27 Mayıs`ı tenkid edenlere acı bir tebessümle "Haklısınız ancak küçük bir yanılgınız var. Bu menfi icraat ve sonuç 27 Mayıs`ın değil 13 Kasım komplocularının eseridir" derdi. 27 Mayıs`ın dönüşüm gösteren şekliyle bayram haline getirilmesini, incelikten ve millete saygıdan yoksun bulurdu.
Bir iç isyanı bastıran Osmanlı ordusunu tebrik eden misafir yabancı bir kumandana, bu tebrikat üzerine Atatürk`ün verdiği cevabı hatırlatırdı: "Zaruri hale gelen bir asayiş hizmetini yaptık. Bunun için müftehir değiliz. Biz ordumuzun kudret ve kabiliyetinin; vatan savunmasında, dış saldırı karşısında denenmesini tercih ederiz."

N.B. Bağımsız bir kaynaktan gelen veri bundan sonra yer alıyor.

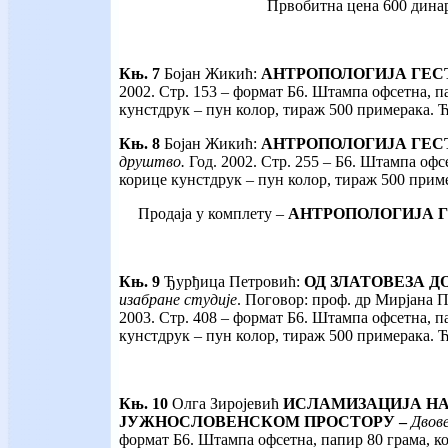
Првобитна цена 600 динар
Књ. 7
Бојан
Жикић:
АНТРОПОЛОГИЈА ГЕС
2002. Стр. 153 – формат Б6. Штампа офсетна, п
кунстдрук – пун колор, тираж 500 примерака.
Књ. 8
Бојан
Жикић:
АНТРОПОЛОГИЈА ГЕС
друштво.
Год. 2002. Стр. 255 – Б6. Штампа офс
корице кунстдрук – пун колор, тираж 500 при
Продаја у комплету –
АНТРОПОЛОГИЈА 
Књ. 9
Ђурђица Петровић:
ОД ЗЛАТОВЕЗА Д
изабране студије
. Поговор: проф. др Мирјана 
2003. Стр. 408 – формат Б6. Штампа офсетна, п
кунстдрук – пун колор, тираж 500 примерака. 
Књ. 10
Олга Зиројевић
ИСЛАМИЗАЦИЈА Н
ЈУЖНОСЛОВЕНСКОМ ПРОСТОРУ –
Двове
формат Б6. Штампа офсетна, папир 80 грама, к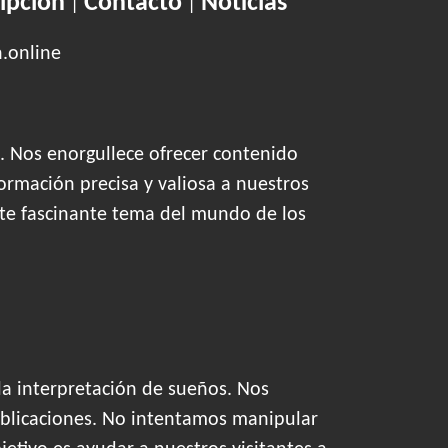
ipción
Contacto
Noticias
|
|
n.online
. Nos enorgullece ofrecer contenido
ormación precisa y valiosa a nuestros
este fascinante tema del mundo de los
la interpretación de sueños. Nos
blicaciones. No intentamos manipular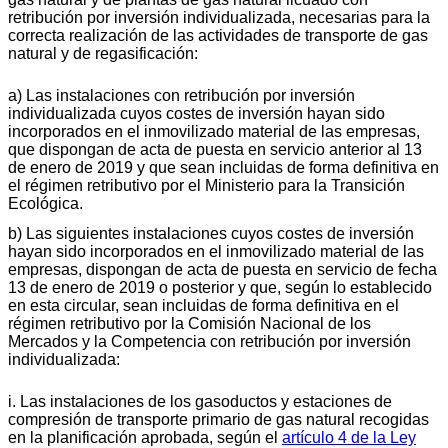
retribución por inversión individualizada, necesarias para la
correcta realización de las actividades de transporte de gas
natural y de regasificación:
a) Las instalaciones con retribución por inversión
individualizada cuyos costes de inversión hayan sido
incorporados en el inmovilizado material de las empresas,
que dispongan de acta de puesta en servicio anterior al 13
de enero de 2019 y que sean incluidas de forma definitiva en
el régimen retributivo por el Ministerio para la Transición
Ecológica.
b) Las siguientes instalaciones cuyos costes de inversión
hayan sido incorporados en el inmovilizado material de las
empresas, dispongan de acta de puesta en servicio de fecha
13 de enero de 2019 o posterior y que, según lo establecido
en esta circular, sean incluidas de forma definitiva en el
régimen retributivo por la Comisión Nacional de los
Mercados y la Competencia con retribución por inversión
individualizada:
i. Las instalaciones de los gasoductos y estaciones de
compresión de transporte primario de gas natural recogidas
en la planificación aprobada, según el
artículo 4 de la Ley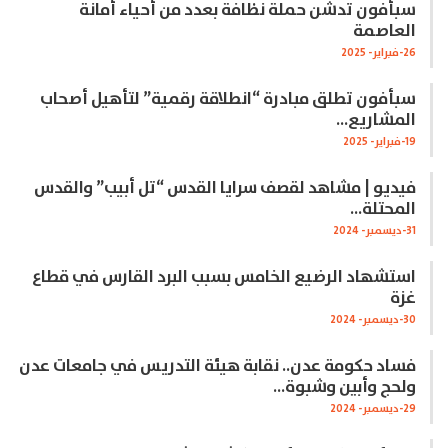
سبأفون تدشن حملة نظافة بعدد من أحياء أمانة
العاصمة
26-فبراير- 2025
سبأفون تطلق مبادرة “انطلاقة رقمية” لتأهيل أصحاب
المشاريع…
19-فبراير- 2025
فيديو | مشاهد لقصف سرايا القدس “تل أبيب” والقدس
المحتلة…
31-ديسمبر- 2024
استشهاد الرضيع الخامس بسبب البرد القارس في قطاع
غزة
30-ديسمبر- 2024
فساد حكومة عدن.. نقابة هيئة التدريس في جامعات عدن
ولحج وأبين وشبوة…
29-ديسمبر- 2024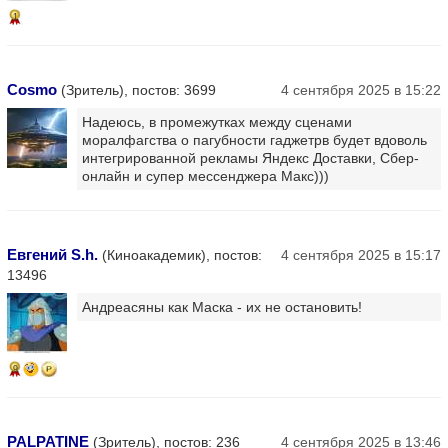
1
Cosmo
(Зритель), постов: 3699
4 сентября 2025 в 15:22
Надеюсь, в промежутках между сценами
моралфагства о пагубности гаджетрв будет вдоволь
интегрированной рекламы Яндекс Доставки, Сбер-
онлайн и супер мессенджера Макс)))
Евгений S.h.
(Киноакадемик), постов:
4 сентября 2025 в 15:17
13496
Андреасяны как Маска - их не остановить!
9
PALPATINE
(Зритель), постов: 236
4 сентября 2025 в 13:46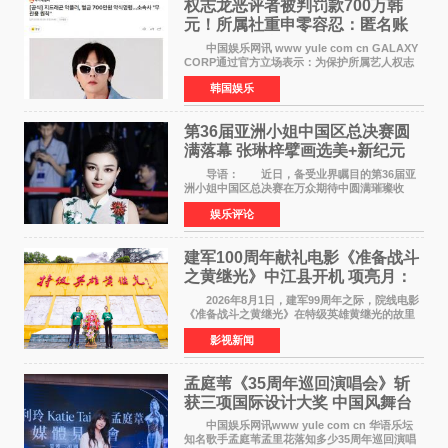
权志龙恶评者被判罚款700万韩
元！所属社重申零容忍：匿名账
号也难逃刑责
中国娱乐网讯 www yule com cn GALAXY
CORP通过官方立场表示：为保护所属艺人权志
龙的名誉和权益，将持续对网络上发生的名誉损
韩国娱乐
害、散布虚假事实、侮辱、恶意诽谤等行为采取
法律应对措施。
第36届亚洲小姐中国区总决赛圆
满落幕 张琳梓擘画选美+新纪元
导语： 近日，备受业界瞩目的第36届亚
洲小姐中国区总决赛在万众期待中圆满璀璨收
官。整场盛典汇聚万千芳华，不仅完成了新一届
娱乐评论
美丽代言人的加冕选拔，更在行业发展层面带来
颠覆性突破。活动
建军100周年献礼电影《准备战斗
之黄继光》中江县开机 项亮月：
以光影为笔，书写英雄赞歌
2026年8月1日，建军99周年之际，院线电影
《准备战斗之黄继光》在特级英雄黄继光的故里
——四川省德阳市中江县黄继光出生地正式开
影视新闻
机。本片出品人、总制片人项亮月主持开机仪
式，&zwnj;特级英雄
孟庭苇《35周年巡回演唱会》斩
获三项国际设计大奖 中国风舞台
美学获全球认可
中国娱乐网讯www yule com cn 华语乐坛
知名歌手孟庭苇孟里花落知多少35周年巡回演唱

Taşer, müdaheleyi zaruri kılan ortamı yaratan iktidarı da muhalefeti de aynı ölçüde sorumlu görüyor, ancak partizanlık hislerinin yönlendireceği bir hesaplaşma ve te`dip devri açarak milli gücün israfını , geleceğe yönelik kalkınma ve atılım hamlesinin yavaşlatılmasını uygun bulmuyordu.Taşer, Türk inkılabını, Atatürk`ü en iyi anlayan ve yorumluyan bir asker aydınımızdı.
Atatürk`ün büyük tarihi misyonunda en belirgin yönün: Mefkure vuzuhsuzluğu ve hatası sebebiyle dağılmaya, yok olmaya yönelen Türk Milleti`ne kendi özbenliğinin mefkuresini; Türk milliyetçiliğini vermesi olarak görürdü. Taşer, her Türk subayı gibi şuurlu bir Atatürkçü; şuurlu bir Türk Milliyetçisi idi.Onun için temel düstur bu idi. Bu sebeple hiç bir zaman partici olmadı. Milleti bütün gören ve kendini bütün milletin hizmetinde sayan, özü milliyetçilik olan asker şuurunu daima korudu.
O, üniformasız da askerdi.Vakitsiz ölümü ile milletimiz, kendinden büyük hizmetler beklenen seçkin bir evladını, Türk düşünce hayatı değerli bir dimağını kaybetmiştir. Aziz hatırasına saygı duyuyoruz.Allahtan rahmet diliyoruz.